Subject: Finding end-points for runs

From: Gautam Sethi

Date: 27 Jan, 2013 01:26:02

Message: 1 of 5

Dear all:
I'm trying to find the end-points for runs of numbers based on a vector. Let

>> Y = [1 3 4 6 7 8]

Y =

     1 3 4 6 7 8

I want an output vector Z of size(length(Y),2) where

Z =

     0 2
     2 5
     2 5
     5 9
     5 9
     5 9

Here is the idea behind what I want.

The first element of Y is 1, which is not followed by the next integer; thus, the integers that "surround" the integer 1 are 0 and 2, the first row of Z.

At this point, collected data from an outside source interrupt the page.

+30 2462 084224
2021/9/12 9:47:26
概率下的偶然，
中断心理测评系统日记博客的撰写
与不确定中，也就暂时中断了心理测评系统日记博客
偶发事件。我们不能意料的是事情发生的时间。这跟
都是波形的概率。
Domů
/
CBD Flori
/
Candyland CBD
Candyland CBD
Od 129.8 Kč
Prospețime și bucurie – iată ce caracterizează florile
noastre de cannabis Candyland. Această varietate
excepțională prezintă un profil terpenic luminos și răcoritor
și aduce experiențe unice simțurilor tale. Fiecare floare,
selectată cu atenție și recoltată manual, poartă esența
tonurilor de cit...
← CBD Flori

The second element of Y is 3, which is followed by the next integer, 4. However there is a break after 4. Thus, the run of consecutive integers 3 and 4 is "surrounded" by the integers 2 and 5. Therefore, the next two rows of Z, corresponding to the two elements 3 and 4 of Y, are [2 5].

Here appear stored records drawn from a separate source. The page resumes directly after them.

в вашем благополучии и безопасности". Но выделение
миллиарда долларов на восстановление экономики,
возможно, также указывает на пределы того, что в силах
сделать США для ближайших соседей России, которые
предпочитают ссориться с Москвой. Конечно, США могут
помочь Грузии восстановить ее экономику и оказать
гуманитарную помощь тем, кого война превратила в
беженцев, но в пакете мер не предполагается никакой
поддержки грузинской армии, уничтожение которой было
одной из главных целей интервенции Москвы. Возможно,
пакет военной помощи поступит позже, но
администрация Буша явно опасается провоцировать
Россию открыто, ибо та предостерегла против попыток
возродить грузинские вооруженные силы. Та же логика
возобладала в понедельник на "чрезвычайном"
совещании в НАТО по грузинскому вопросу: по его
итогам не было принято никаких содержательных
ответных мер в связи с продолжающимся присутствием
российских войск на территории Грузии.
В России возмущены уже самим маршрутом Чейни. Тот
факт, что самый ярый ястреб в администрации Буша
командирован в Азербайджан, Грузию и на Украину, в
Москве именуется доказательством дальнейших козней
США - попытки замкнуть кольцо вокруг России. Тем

Likewise, the last three elements of Y are consecutive integers, "surrounded" by the integers 5 and 9. Hence the last three rows of Z are [5 9].

Thanks for your help!

Subject: Finding end-points for runs

From: Roger Stafford

Date: 27 Jan, 2013 06:23:08

Message: 2 of 5

Gautam Sethi <gautamsethi@gmail.com> wrote in message <cd7ccb2d-8c83-4568-a565-22f22a9416bf@googlegroups.com>...
> Dear all:
> I'm trying to find the end-points for runs of numbers based on a vector. Let
>
> >> Y = [1 3 4 6 7 8]
>
> Y =
>
> 1 3 4 6 7 8
>
> I want an output vector Z of size(length(Y),2) where
>
> Z =
>
> 0 2
> 2 5
> 2 5
> 5 9
> 5 9
> 5 9
>
> Here is the idea behind what I want.
>
> The first element of Y is 1, which is not followed by the next integer; thus, the integers that "surround" the integer 1 are 0 and 2, the first row of Z.
>
> The second element of Y is 3, which is followed by the next integer, 4. However there is a break after 4. Thus, the run of consecutive integers 3 and 4 is "surrounded" by the integers 2 and 5. Therefore, the next two rows of Z, corresponding to the two elements 3 and 4 of Y, are [2 5].
>
> Likewise, the last three elements of Y are consecutive integers, "surrounded" by the integers 5 and 9. Hence the last three rows of Z are [5 9].
>
> Thanks for your help!
- - - - - - - - -
 Y = Y';
 f = find([true;diff(Y)>1;true]);
 Z = zeros(size(Y,1),2);
 Z(1,:) = [Y(1)-1,Y(f(2)-1)+1];
 Z(f(2:end-1),:) = diff([Y(f(1:end-1)),Y(f(2:end)-1)],1,1);
 Z = cumsum(Z,1);

Roger Stafford

Subject: Finding end-points for runs

From: Bruno Luong

Date: 27 Jan, 2013 08:17:08

Message: 3 of 5

This is my takes:

b = [true diff(Y)>1]
first = Y(b);
last = Y([b(2:end) true])
Z = [first(:)-1 last(:)+1];
Z = Z(cumsum(b),:)

% Bruno

Subject: Finding end-points for runs

From: Bruno Luong

Date: 27 Jan, 2013 08:27:06

Message: 4 of 5

Just to make it shorter

b = [true diff(Y)>1]
Z = [Y(b)-1; Y([b(2:end) true])+1];
Z = Z(:,cumsum(b))'

% Bruno

Subject: Finding end-points for runs

From: Gautam Sethi

Date: 27 Jan, 2013 12:55:59

Message: 5 of 5

On Sunday, January 27, 2013 3:27:06 AM UTC-5, Bruno Luong wrote:
> Just to make it shorter
>
>
>
> b = [true diff(Y)>1]
>
> Z = [Y(b)-1; Y([b(2:end) true])+1];
>
> Z = Z(:,cumsum(b))'
>
>
>
> % Bruno

Thank you Roger an Bruno. That was immensely helpful!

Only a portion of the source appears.